Définition dans Jewish Encyclopedia

Ephraim

EPHRAIM

Données bibliques : 1. Fils de Joseph. Le nom est connecté avec la racine prh (« être fécond » ; Gen. xli. 52). Il était le plus jeune des deux fils nés à Joseph avant la famine, Manassé étant l’aîné (Gen. xli. 51). Néanmoins, Jacob, en bénissant les deux, confère à Éphraïm les droits de l’aînesse, « comme à Ruben et Siméon » (Gen. xlviii. 1-20), Joseph tentant sans succès d’empêcher la préférence du plus jeune. Cet épisode met en forme l’idée historique que Éphraïm et Manassé (et Benjamin) constituaient originellement une seule tribu (voir Gen. xlix. 22-26 ; Deut. xxxiii. 13-17) sous la forme d’une expérience personnelle dans la famille du patriarche. De Joseph, Manassé se sépara d’abord ; d’où il était l’aîné ; mais Éphraïm, augmentant en importance et en nombre, dépassa le clan frère. Le fait que le droit d’aînesse de Ruben soit donné aux fils de Joseph, comme indiqué en 1 Chron. v. 1, traduit la désintégration progressive de la tribu de Ruben et la montée en puissance de la fraction de Joseph. Le développement successif de ces conditions se reflète aussi dans le fait que, dans les énumérations des tribus, Manassé précède parfois Éphraïm (Num. xxvi. 34) ; quelquefois l’ordre est inversé (Num. i. 32).

Holzinger (Genesis, p. 199) et Guthe (Geschichte des Volkes Israel, 1899, pp. 2 sq.) déclarent qu’Éphraïm fut une personnification postérieure (comparer Gunkel, Genesis, ii. 427). Pour des arguments contre cette théorie voir Koenig, Einleitung in das Alte Testament, pp. 183-185. En bénissant, Jacob croise ses mains pour placer sa main droite sur la tête d’Éphraïm. Ce verbe, qui n’apparaît qu’à ce passage, a donné lieu à des interprétations rabbiniques curieuses. Le Targum d’Onkelos, le rattachant à sekel (esprit, sagesse), le conçoit comme indiquant que Jacob agit en pleine connaissance (voir aussi Rachi et Ibn Ezra sur le verset). Selon R. Juda, on lit réellement « shikkel », et cela signifie que Jacob dépouilla Manassé au profit d’Éphraïm (Pesik. II. 3 [éd. Friedmann, p. 12a, note 85]). R. Nehemiah prétend que l’expression dénote le pouvoir de Jacob d’« instruire » et de guider l’esprit saint (ib.). Il est intéressant de noter que les paroles de la bénédiction de Jacob (Gen. xlviii. 16) constituent l’un des pesuke derahame, versets de supplication de protection qui, selon le dicton d’Abaye (Ber. 5a), furent ajoutés au Shema récité au moment du coucher. E. G. H.
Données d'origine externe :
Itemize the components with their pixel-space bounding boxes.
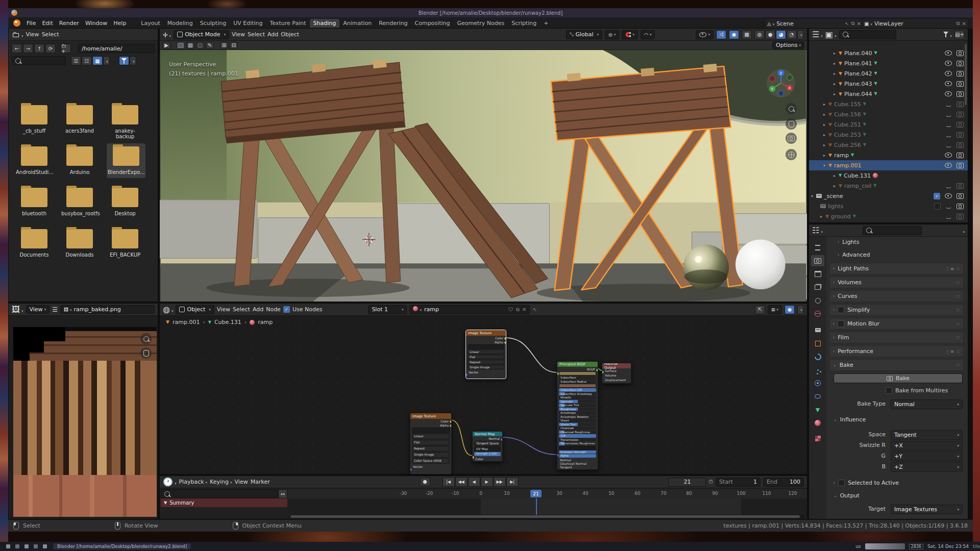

2. La tribu ; nommée d’après son éponyme Éphraïm, le second fils de Joseph (Gen. xli. 50 sq.). De son histoire ancienne, une glosse obscure (1 Chron. vii. 21, 22) ne conserve qu’un vague souvenir d’un raid de bétail au cours duquel la tribu fut honteusement battue par le peuple aborigène de Gat. Au temps de l’Exode, Éphraïm paraît numériquement être l’une des tribus plus petites (40 500 guerriers, tandis que Juda est crédité de 74 600, Zabulon de 57 400, Manassé de 52 700, et Benjamin de 35 400 : Num. i. 32-37). Mais Éphraïm, Manassé et Benjamin, descendants de Rachel, marchèrent ensemble, Éphraïm en tête, et campèrent à l’ouest du Tabernacle (Num. ii. 18). Le chef d’Éphraïm, qui offrit pour ses frères, fut Élishama, fils d’Ammihud (Num. i. 10, vii. 48-53). Parmi les espions envoyés en Canaan se trouvait Hoshea d’Éphraïm, dont le nom fut changé en « Josué » (Num. xiii. 9, [R. V. 17]), et sa succession à la direction après Moïse prouve qu’à l’invasion Éphraïm s’était élevé à une influence dominante, bien que les chiffres du recensement, qui le créditent de seulement 32 500 guerriers contre 52 700 pour Manassé et 45 600 pour Benjamin, montrent un recul (Num. xxvi. 34 sq.).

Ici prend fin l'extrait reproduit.